[Cbe-oss-dev] [RFC 4/9] AXON - Ethernet over PCI-E driver

Fri Dec 29 08:23:46 EST 2006

On Thursday 28 December 2006 21:44, Benjamin Herrenschmidt wrote:
> > One model that you could use is to have a statically allocated buffer
> > for addresses of incoming data on each side. In pseudocode:
>
> I'm not 100% sure but your example seems to be overlooking some ordering
> issues.

it definitely is. it was meant more as pseudocode than something you
could plug into a driver.

> The ideal solution (almost no barriers needed) is something around the
> lines of what TG3 does.
>
> The rx and tx path are of course completely separate.

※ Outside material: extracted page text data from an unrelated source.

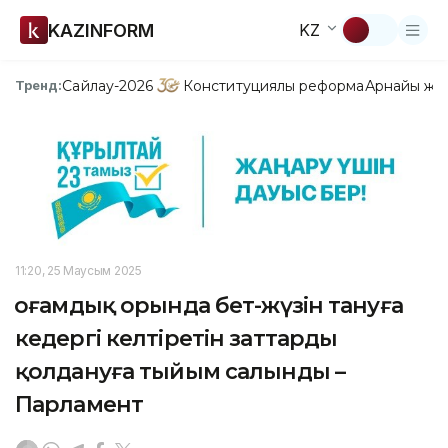
KAZINFORM
KZ
Сайлау-2026
Конституциялық реформа
Арнайы жо
Тренд:
11:20, 25 Маусым 2025
Қоғамдық орында бет-жүзін тануға
кедергі келтіретін заттарды
қолдануға тыйым салынды –
Парламент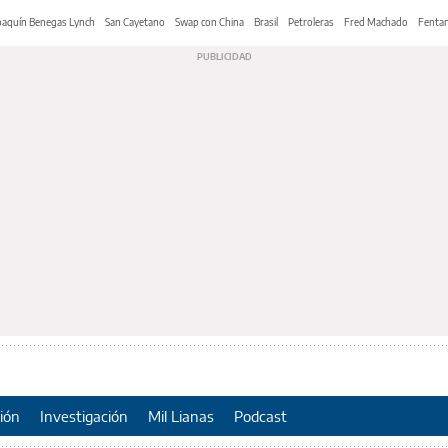
oaquín Benegas Lynch
San Cayetano
Swap con China
Brasil
Petroleras
Fred Machado
Fentan
ión
Investigación
Mil Lianas
Podcast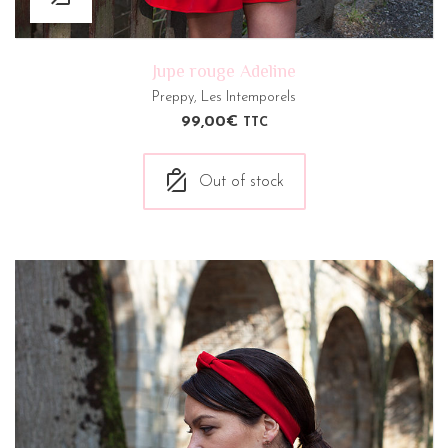
Jupe rouge Adeline
Preppy
,
Les Intemporels
99,00
€
TTC
Out of stock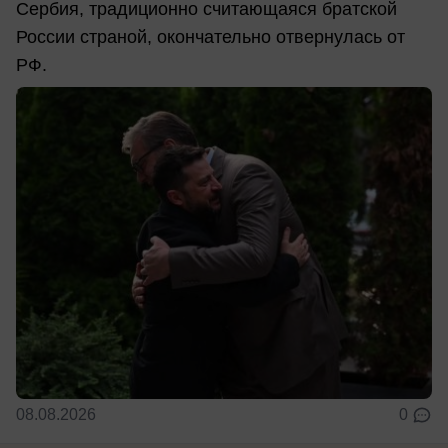
Сербия, традиционно считающаяся братской
России страной, окончательно отвернулась от
РФ.
08.08.2026
0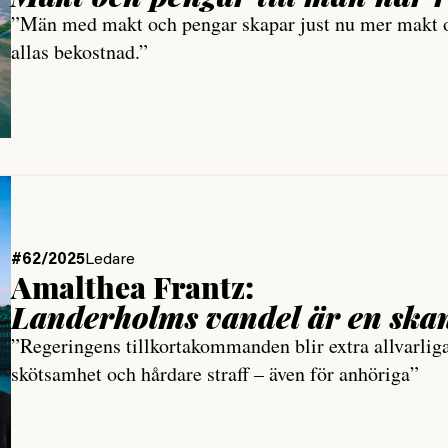
”Män med makt och pengar skapar just nu mer makt oc
allas bekostnad.”
#62/2025
Ledare
Amalthea Frantz:
Landerholms vandel är en skan
”Regeringens tillkortakommanden blir extra allvarlig
skötsamhet och hårdare straff – även för anhöriga”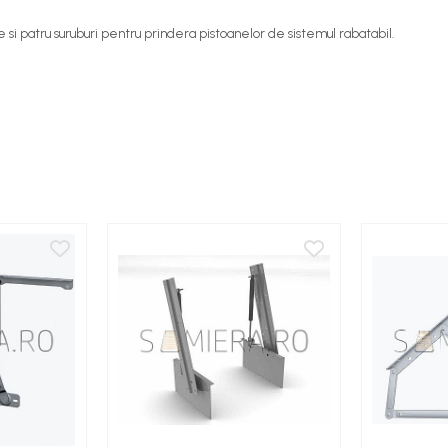
si patru suruburi pentru prindera pistoanelor de sistemul rabatabil.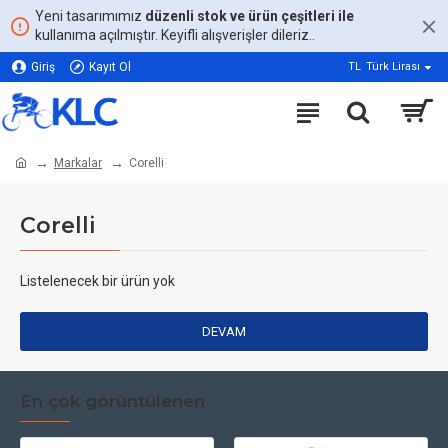
Yeni tasarımımız
düzenli stok ve ürün çeşitleri ile
kullanıma açılmıştır. Keyifli alışverişler dileriz..
Giriş
Kayıt Ol
TL
Türk Lirası
Markalar
Corelli
Corelli
Listelenecek bir ürün yok
DEVAM
En çok görüntülenen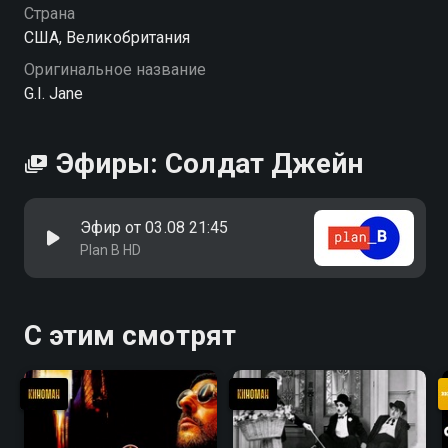
Страна
США, Великобритания
Оригинальное название
G.I. Jane
Эфиры: Солдат Джейн
Эфир от 03.08 21:45
Plan B HD
С этим смотрят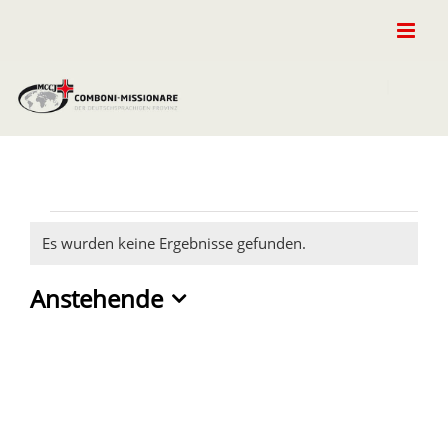
Zum
Inhalt
springen
Veranstaltungen
Es wurden keine Ergebnisse gefunden.
Hinweis
Anstehende
Datum
wählen.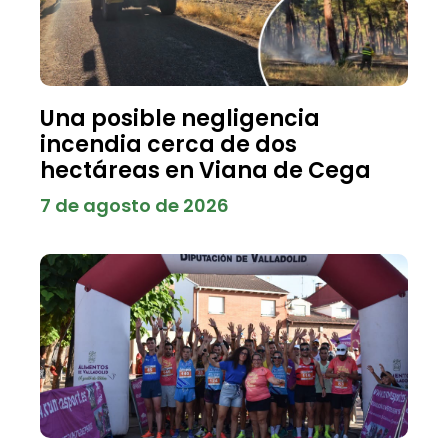
Una posible negligencia
incendia cerca de dos
hectáreas en Viana de Cega
7 de agosto de 2026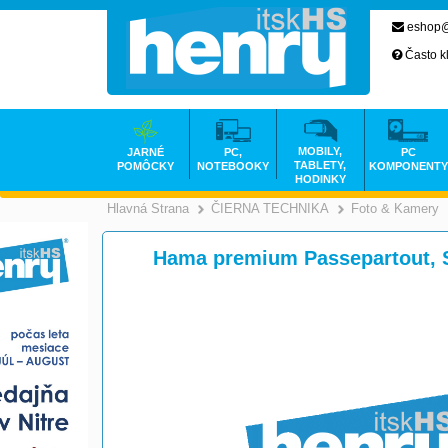
eshop@
Často k
MOBILY,
JARNÉ
PC,
PC
TABLETY,
POMÔCKY
NOTEBOOKY
KOMPONENTY
HODINKY
Hlavná Strana
ČIERNA TECHNIKA
Foto & Kamery
>
Hama premium Passepartout, S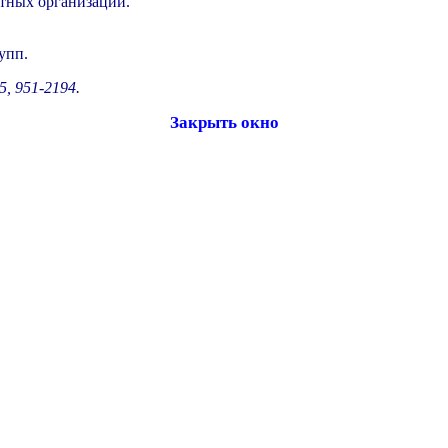
итных организаций.
упп.
, 951-2194.
Закрыть окно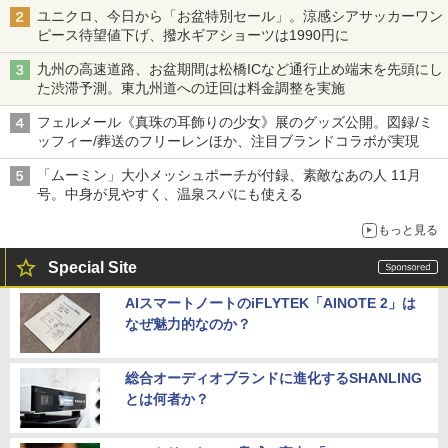
ユニクロ、今日から「お盆特別セール」。涼感シアサッカーワン
ピース待望値下げ、撥水ギアショーツは1990円に
九州の高速道路、お盆期間は松橋ICなど通行止め端末を先頭にし
た渋滞予測。東九州道への迂回は料金調整を実施
フェルメール《真珠の耳飾りの少女》展のグッズ公開。図録/ミ
ッフィー/葬送のフリーレンほか、注目ブランドコラボが実現
「ムーミン」大小メッシュポーチが付録、素敵なあの人 11月
号。中身が見やすく、温泉スパにも使える
もっと見る
Special Site
AIスマートノートのiFLYTEK「AINOTE 2」は
なぜ魅力的なのか？
総合オーディオブランドに進化するSHANLING
とは何者か？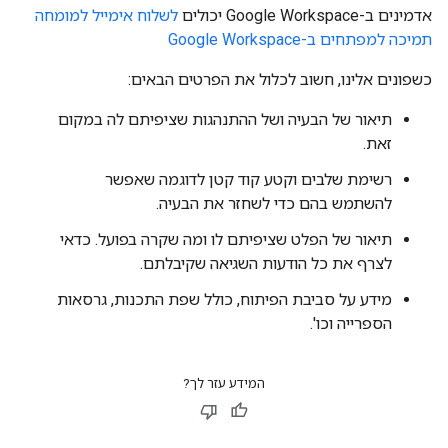
אדמינים ב-Google Workspace יכולים
לשלוח אימייל למומחה
תמיכה למפתחים ב-Google Workspace
כשפונים אלינו, חשוב לכלול את הפרטים הבאים:
תיאור של הבעיה ושל ההתנהגות שציפיתם לה במקום
זאת.
רשימת שלבים וקטע קוד קטן לדוגמה שאפשר
להשתמש בהם כדי לשחזר את הבעיה.
תיאור של הפלט שציפיתם לו ומה שקרה בפועל. כדאי
לצרף את כל הודעות השגיאה שקיבלתם.
מידע על סביבת הפיתוח, כולל שפת התכנות, גרסאות
הספרייה וכו'.
המידע עזר לך?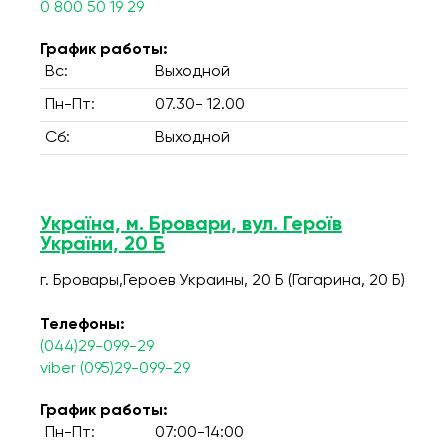
0 800 50 19 29
График работы:
Вс:
Выходной
Пн-Пт:
07.30- 12.00
Сб:
Выходной
Україна, м. Бровари, вул. Героїв
України, 20 Б
г. Бровары,Героев Украины, 20 Б (Гагарина, 20 Б)
Телефоны:
(044)29-099-29
viber (095)29-099-29
График работы:
Пн-Пт:
07:00-14:00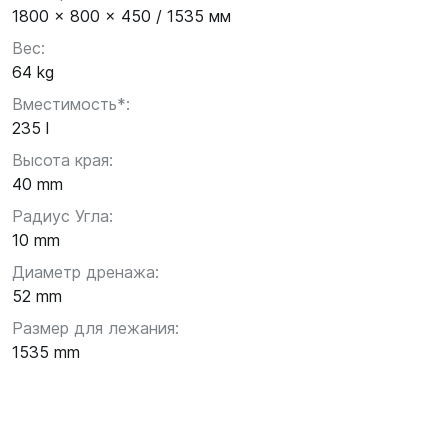
1800 x 800 x 450 / 1535 мм
Вес:
64 kg
Вместимость*:
235 l
Высота края:
40 mm
Радиус Угла:
10 mm
Диаметр дренажа:
52 mm
Размер для лежания:
1535 mm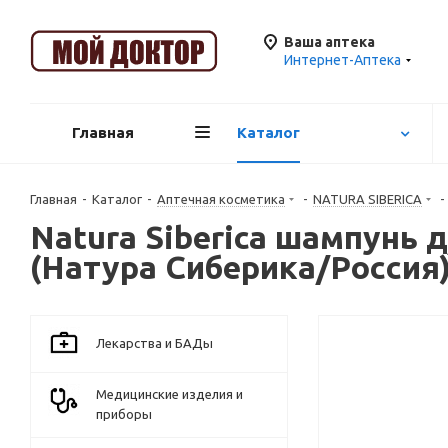
Ваша аптека
Интернет-Аптека
Главная
Каталог
Главная
-
Каталог
-
Аптечная косметика
-
NATURA SIBERICA
-
Natura Siberica шампунь 
(Натура Сиберика/Россия
Лекарства и БАДы
Медицинские изделия и
приборы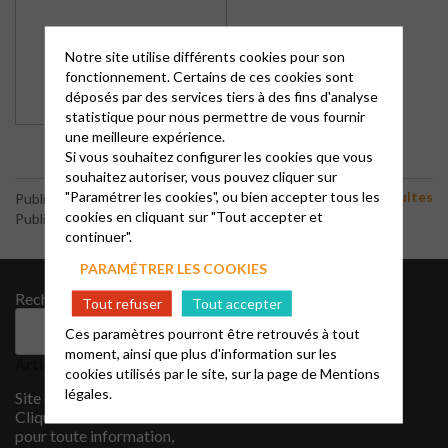
Notre site utilise différents cookies pour son
fonctionnement. Certains de ces cookies sont
déposés par des services tiers à des fins d'analyse
statistique pour nous permettre de vous fournir
une meilleure expérience.
Si vous souhaitez configurer les cookies que vous
souhaitez autoriser, vous pouvez cliquer sur
"Paramétrer les cookies", ou bien accepter tous les
Cultes
Publié le 1 décembre 2025
cookies en cliquant sur "Tout accepter et
Publié par le webmaster
continuer".
PARAMÉTRER LES COOKIES
Rechercher
Archives
Tout refuser
Tout accepter
août 2022
Rechercher
Ces paramètres pourront être retrouvés à tout
Catégories
moment, ainsi que plus d'information sur les
Articles récents
cookies utilisés par le site, sur la page de
Mentions
CIMADE
légales.
Site en construction …
Cliquez sur EPUDF ALES
pour toute information,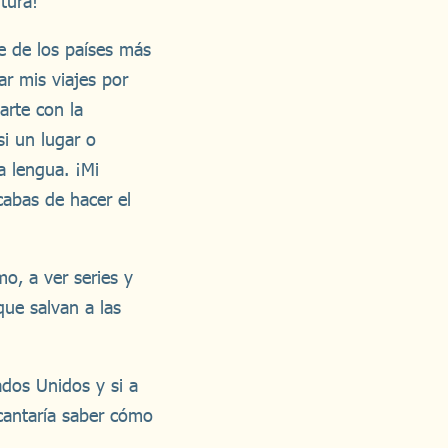
tura!
e de los países más
r mis viajes por
arte con la
si un lugar o
a lengua. ¡Mi
cabas de hacer el
o, a ver series y
que salvan a las
ados Unidos y si a
ncantaría saber cómo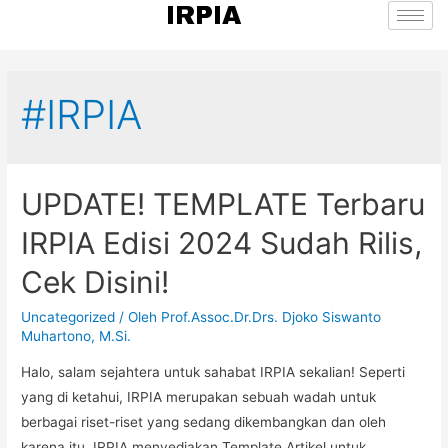
IRPIA
#IRPIA
UPDATE! TEMPLATE Terbaru
IRPIA Edisi 2024 Sudah Rilis,
Cek Disini!
Uncategorized
/ Oleh
Prof.Assoc.Dr.Drs. Djoko Siswanto
Muhartono, M.Si.
Halo, salam sejahtera untuk sahabat IRPIA sekalian! Seperti
yang di ketahui, IRPIA merupakan sebuah wadah untuk
berbagai riset-riset yang sedang dikembangkan dan oleh
karena itu, IRPIA menyediakan Template Artikel untuk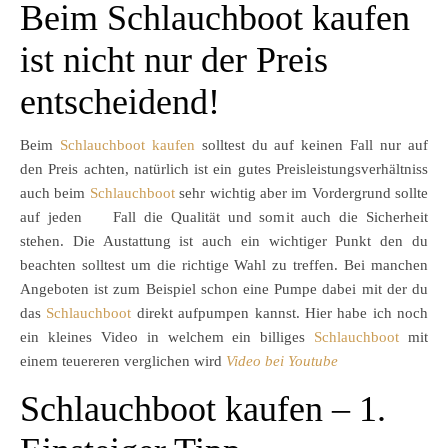
Beim Schlauchboot kaufen
ist nicht nur der Preis
entscheidend!
Beim
Schlauchboot kaufen
solltest du auf keinen Fall nur auf
den Preis achten, natürlich ist ein gutes Preisleistungsverhältniss
auch beim
Schlauchboot
sehr wichtig aber im Vordergrund sollte
auf jeden Fall die Qualität und somit auch die Sicherheit
stehen. Die Austattung ist auch ein wichtiger Punkt den du
beachten solltest um die richtige Wahl zu treffen. Bei manchen
Angeboten ist zum Beispiel schon eine Pumpe dabei mit der du
das
Schlauchboot
direkt aufpumpen kannst. Hier habe ich noch
ein kleines Video in welchem ein billiges
Schlauchboot
mit
einem teuereren verglichen wird
Video bei Youtube
Schlauchboot kaufen – 1.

Then, you have the
> descriptor array, and a pair of separate shared memory areas per ring. a
> pair because you really want to separate things written by the host from
> things written by the cell.
>
> When transfering in direction A -> B, the emitter (A) checks for room by
> checking the ring tail in the message area for (B -> A) for room (it
> knows the ring head, as it's the sole manipulator for it, it's in (A ->
> B) message area.
>
> It then writes packets, updates descriptors, and then (with proper
> wmb()'s to make sure things happen in order), update the ring head.
>
> The receiver checks the ring head, compares it to the ring tail and
> consume data when appropriate.

I thought that was about what my example tries to do, but you seem
to ignore the problem that you can't have real shared memory here,
only DMA transfers.

In the data structure I laid out (you'd have one per direction),
there are distinct variables that are written only by the emitter
or by the receiver and only read by the other side. Of course,
these should stay in separate cache lines in each coherency
domain.

I guess one point you made that could simplify the scheme is that
the message area should not be separated per direction but depending
on who is writing into it. If you only do DMA reads and write into
local buffers, that should further simplify the model.

> That works fine for lock-less and almost barrier-less NAPI poll(). In
> addition, you can add a mecanism to trigger interrupts (based on
> threshold, or a "I want an IRQ" bit somewhere or whatever), in which
> case the ISR needs to perform an MMIO read on the host end to flush
> store buffers, and then schedules a NAPI poll.

right, except that we don't have an MMIO read here at all, it's always
a DMA transfer between the two memory domains.

	Arnd <><